В маленьком мире маленьких людей (Шолом-Алейхем) - страница 24

— С тех пор как я самостоятельно разъезжаю, слышите ли, — обращается к нам сконфуженный случившимся касриловский фурман после того, как он поднял коней, фуру и всех пассажиров, — с тех пор как взял я вожжи в руки, не сглазить бы, уже двадцать с лишним лет, случается со мной, чтобы я со своей телегой лежал тут в болоте под горой, — который, вы думаете, раз? Всего только третий раз, не сглазить бы!..

Можно только позавидовать!

Перевод Б. Горина

Сколько стоит на земле Касриловка, никто не упомнит таких похорон, как похороны кантора реб Мейлаха.

Реб Мейлах был голодранцем и бедняком, таким же нищим, как и прочие жители Касриловки, заслужил же он такие похороны, потому что умер во время неилы — молитвы, заключающей Йом Кипур[24].
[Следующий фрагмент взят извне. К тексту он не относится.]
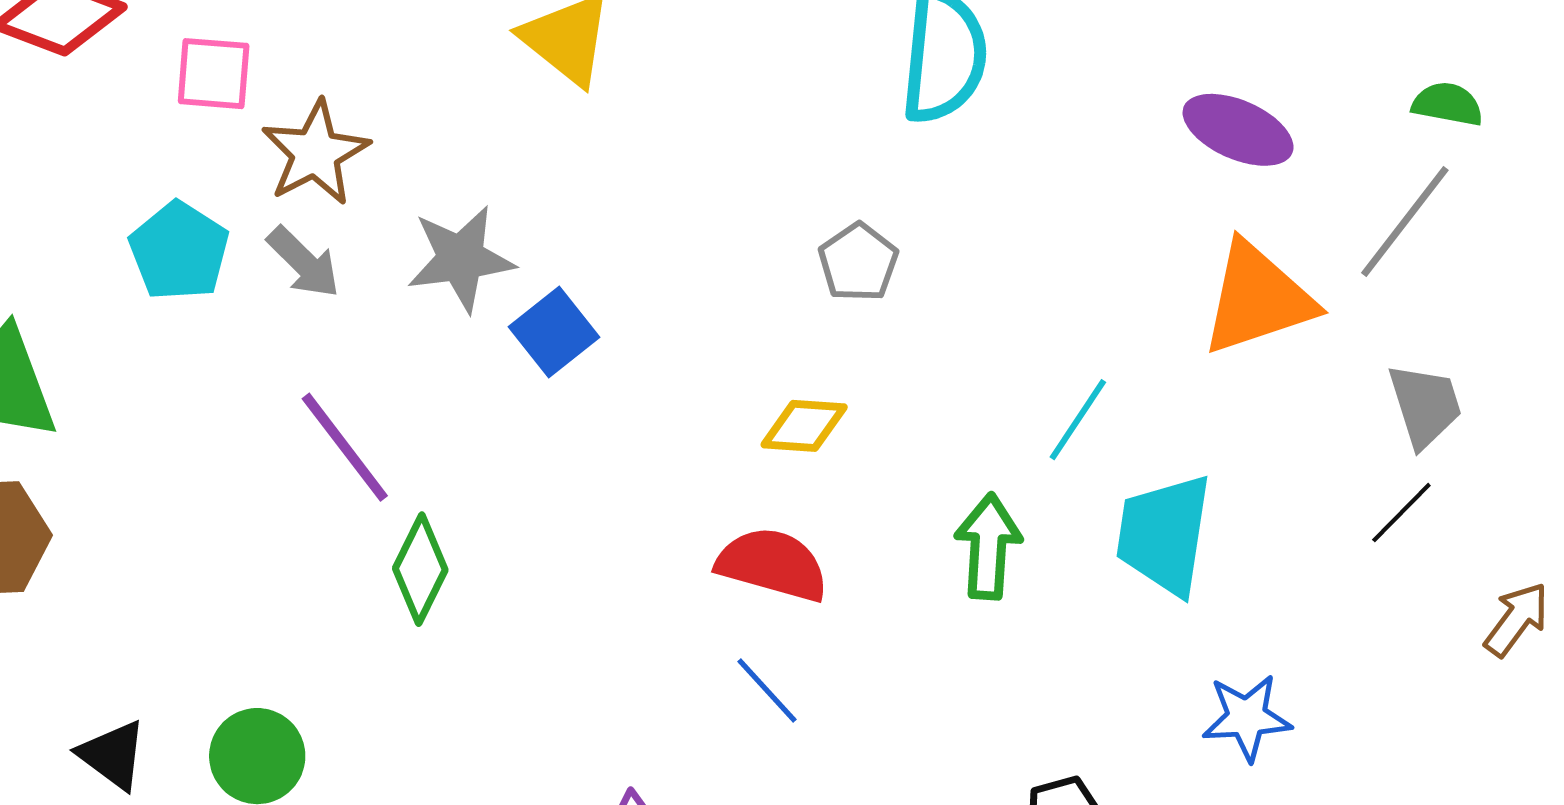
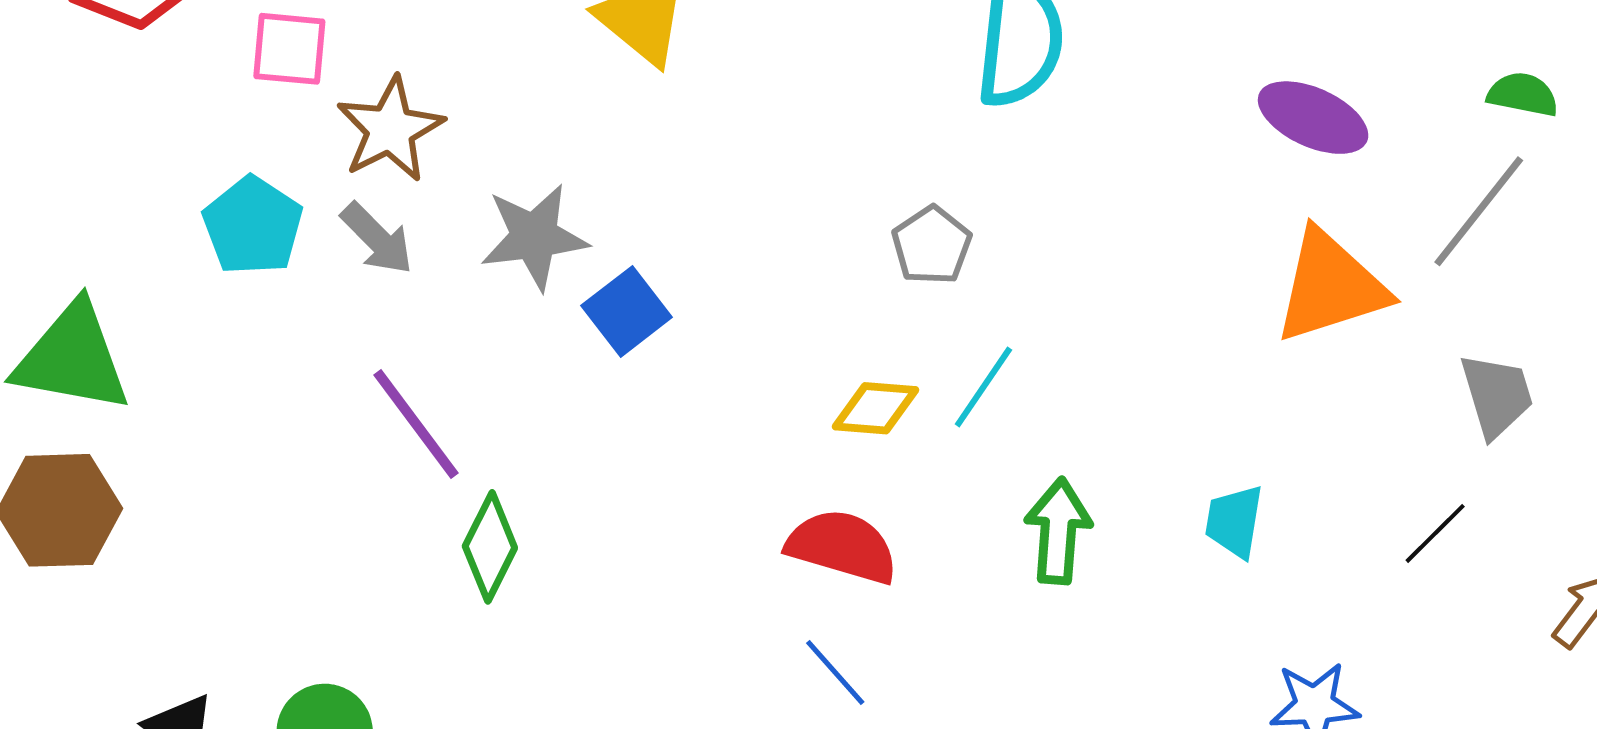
cyan line: (1078, 420) -> (983, 387), moved
black line: (1401, 513) -> (1435, 533), moved
cyan trapezoid: (1164, 535) -> (1234, 521), size x0.6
А так умереть дано только праведнику, большому праведнику.

Солнце уже клонилось к закату. Прощаясь с Касриловкой, оно заглядывало в окошки старой молельни, высвечивало бледные изможденные лица молящихся, похожих на живых мертвецов, их желтые талесы[25] и белые китлы[26].

Голод — что голод, его эти живые мертвецы уже давно не чувствовали. Но как покидают их силы, как уходит их жизнь, они чувствовали. Покачиваясь, не отрывая глаз от праздничных молитвенников, они подпевали кантору реб Мейлаху и взбадривались, нюхая нашатырь или табак.

Кантор реб Мейлах, патриархального вида длиннобородый еврей, с раннего утра стоял у амвона перед Владыкой мира, воздев руки, и истово молился — рыдал, умоляя Его смилостивиться над людьми, которые назначили его своим заступником, ходатаем, простить им их великие прегрешения и даровать добрый год.

На такого ходатая, как реб Мейлах, прихожане старой молельни, слава Богу, могли положиться.

Перво-наперво голосище у него был такой, что стоило ему открыть рот, как стены молельни начинали дрожать и оконные стекла звенеть, а старики рассказывали, что смолоду у него и вовсе был громоподобный рык. Сверх того молитву он всегда обильно орошал ручьями слез, а глядя на него, лила слезы и вся община. Голос у него с годами ослаб, но рыдать он рыдал по-прежнему, да так, что и стену проймет, и мертвеца разбудит.

Реб Мейлах, воздев руки, взывал к Владыке мира — по синагоге разносился знакомый всем напев молитвы, заключающей Йом Кипур:

— О Отец! О Отец! Смилуйся над детьми Своими!..

И все присутствующие каялись в великих прегрешениях и молили Бога простить их и даровать хороший год им и их несчастным голодным детям.

Как вспомнили они своих бедных исчахших деток, душеньки невинные, так сердца их растаяли, умилились, и они готовы были поститься еще три дня и три ночи, лишь бы вымолить у Предвечного добрый год!